Orio, Bolgheri Doc 2021, è in assoluto il più venduto. Con questo vino si entra nel disciplinare Bolgheri, ribilanciando le sorti aziendali, come ci dice lo stesso Alessandro. Il colore è rosso granato, al naso fresco, con una ventata di terrosità, diritto, punta ad un tannino crescente, e il finale ammicca all’amaricante. Vino polposo, dalla fragrante acidità sensoriale, la tipica nota di peperone verde che confluisce in una sensazione vivace di pepe nero. Da uve Cabnernet Franc, Merlot e Syrah, su terreni ricchi di scheletro e molto illuminati, fermenta in acciaio inox con malolattica in corso di fermentazione, affina 12 mesi in tonneau, e fa ulteriore affinamento in bottiglia per 6 mesi. Vino complesso, ricco di sentori, inebriante. Un capolavoro grazie a uve sane e di grande equilibrio.
Non vorremo tediarvi ma l’azienda merita il suo giusto spazio; quindi, vi andremo a raccontare il Bolgheri Superiore Doc, 2020, Cabernet Franc e Pugnitello. Condotte ad alberello per la particolare esposizione molto soleggiata, il vento a pulire e di fronte il mare. Definita viticoltura eroica per l’utilizzo del cavallo per l’erpicatura. La fermentazione avviene in acciaio con macerazione sulle bucce per 50. Affinamento in barrique e in anfore di impasto ceramico. Qui il Cabernet esce un po’ dai soliti schemi, l’ampiezza aromatica ci conquista immediatamente. Rosso rubino intenso, al naso rotondo, fruttato, note di humus e violetta, in bocca persistente, asciutto e verticale.

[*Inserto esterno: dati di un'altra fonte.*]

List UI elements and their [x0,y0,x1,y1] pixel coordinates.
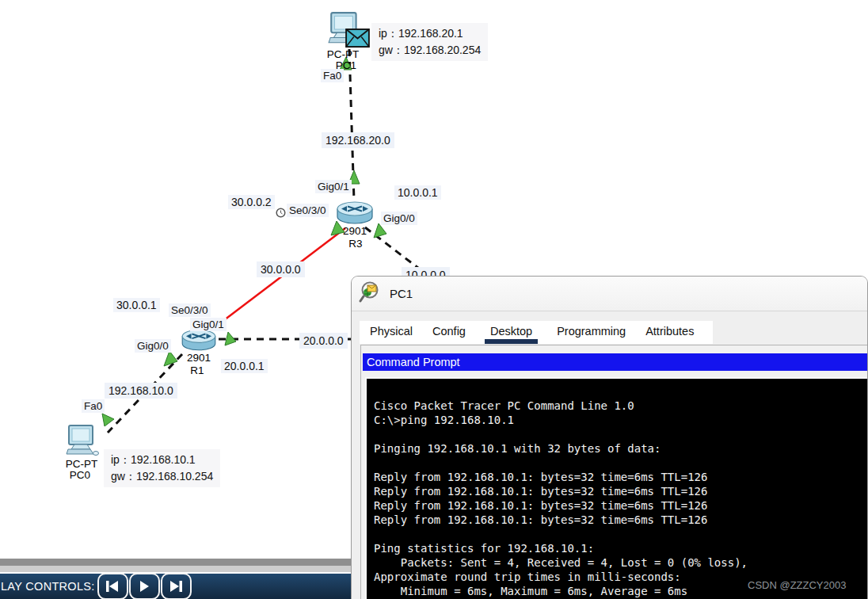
terminal-line: Reply from 192.168.10.1: bytes=32 time=6… [374,470,863,484]
note-pc1-addressing[interactable]: ip：192.168.20.1 gw：192.168.20.254 [371,23,488,61]
terminal-line: Ping statistics for 192.168.10.1: [374,541,863,555]
device-model-label: PC-PT [327,48,360,60]
net-label-192-168-10-0: 192.168.10.0 [105,383,177,399]
play-button[interactable] [129,573,160,599]
net-label-192-168-20-0: 192.168.20.0 [322,132,394,148]
port-label-r3-gig00: Gig0/0 [381,212,417,225]
device-model-label: 2901 [343,225,367,237]
clock-dce-icon [276,207,286,221]
device-model-label: 2901 [187,352,211,364]
tab-bar: Physical Config Desktop Programming Attr… [360,321,713,344]
net-label-30-0-0-0: 30.0.0.0 [257,261,305,277]
skip-to-end-button[interactable] [161,573,192,599]
note-gw-line: gw：192.168.10.254 [111,468,213,485]
terminal-line: Reply from 192.168.10.1: bytes=32 time=6… [374,513,863,527]
csdn-watermark: CSDN @ZZZCY2003 [748,579,846,591]
packet-tracer-magnifier-icon [359,280,381,307]
terminal-line: Reply from 192.168.10.1: bytes=32 time=6… [374,484,863,498]
net-label-20-0-0-0: 20.0.0.0 [299,333,348,349]
port-label-r1-se030: Se0/3/0 [169,303,211,317]
link-r3-net10[interactable] [365,227,422,271]
pdu-envelope-icon[interactable] [345,29,370,51]
tab-attributes[interactable]: Attributes [645,321,695,344]
terminal-line: C:\>ping 192.168.10.1 [374,413,863,427]
port-label-r1-gig01: Gig0/1 [190,318,227,331]
skip-back-icon [106,581,119,592]
port-label-r3-gig01: Gig0/1 [315,180,352,193]
play-controls-bar: LAY CONTROLS: [0,574,351,599]
ip-label-r3-gig00: 10.0.0.1 [394,185,441,200]
terminal-line: Reply from 192.168.10.1: bytes=32 time=6… [374,498,863,513]
terminal-line [374,427,863,441]
playback-buttons [97,573,192,599]
terminal-line [374,456,863,470]
desktop-tab-panel: Command Prompt Cisco Packet Tracer PC Co… [360,345,868,599]
command-prompt-header: Command Prompt [363,353,868,371]
note-pc0-addressing[interactable]: ip：192.168.10.1 gw：192.168.10.254 [104,449,220,487]
tab-config[interactable]: Config [432,321,466,344]
link-up-arrow-icon [374,223,386,238]
play-icon [139,581,150,592]
pc1-device-window: PC1 Physical Config Desktop Programming … [351,276,868,599]
terminal-line: Pinging 192.168.10.1 with 32 bytes of da… [374,441,863,456]
port-label-pc1-fa0: Fa0 [321,69,344,82]
note-ip-line: ip：192.168.20.1 [379,25,481,42]
terminal-line: Cisco Packet Tracer PC Command Line 1.0 [374,399,863,413]
ip-label-r3-serial: 30.0.0.2 [228,195,275,209]
device-name-label: R1 [190,364,204,376]
ip-label-r1-gig01: 20.0.0.1 [221,359,268,373]
link-up-arrow-icon [102,414,114,426]
window-title: PC1 [390,287,413,300]
play-controls-label: LAY CONTROLS: [1,580,95,593]
router-icon [179,327,219,354]
tab-desktop[interactable]: Desktop [485,321,538,344]
device-model-label: PC-PT [66,458,98,470]
skip-to-start-button[interactable] [97,573,128,599]
skip-forward-icon [169,581,182,592]
note-ip-line: ip：192.168.10.1 [111,452,213,468]
port-label-pc0-fa0: Fa0 [82,399,105,413]
port-label-r3-se030: Se0/3/0 [287,204,329,217]
device-pc0[interactable] [65,425,100,461]
router-icon [335,199,375,228]
tab-physical[interactable]: Physical [369,321,413,344]
terminal-line: Packets: Sent = 4, Received = 4, Lost = … [374,555,863,570]
port-label-r1-gig00: Gig0/0 [135,339,171,353]
link-up-arrow-icon [164,351,177,366]
device-name-label: PC0 [70,469,90,481]
ip-label-r1-serial: 30.0.0.1 [113,298,160,312]
pc-icon [65,425,100,458]
device-name-label: R3 [348,238,362,250]
horizontal-scrollbar[interactable] [0,558,351,572]
window-titlebar[interactable]: PC1 [352,277,867,311]
terminal-line [374,527,863,541]
command-prompt-console[interactable]: Cisco Packet Tracer PC Command Line 1.0 … [365,377,868,599]
note-gw-line: gw：192.168.20.254 [379,42,481,59]
tab-programming[interactable]: Programming [556,321,626,344]
packet-tracer-workspace: PC-PT PC1 2901 R3 2901 R1 PC-PT [0,0,868,599]
scrollbar-thumb[interactable] [0,559,351,566]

Somatico, Pugnitello Igt Toscana, coraggiosamente prodotto in purezza, una varietà che è stata reintrodotta nell’85, per anni è stato confuso con il Montepulciano d’Abruzzo, poi si è scoperto che per un solo gene da esso si differenzia. Un vino molto colorato, allappante, disvela una materia evolutiva piacevole. Ha bisogno di tempo per evolvere ed esprimersi con autenticità ma per ora promette bene.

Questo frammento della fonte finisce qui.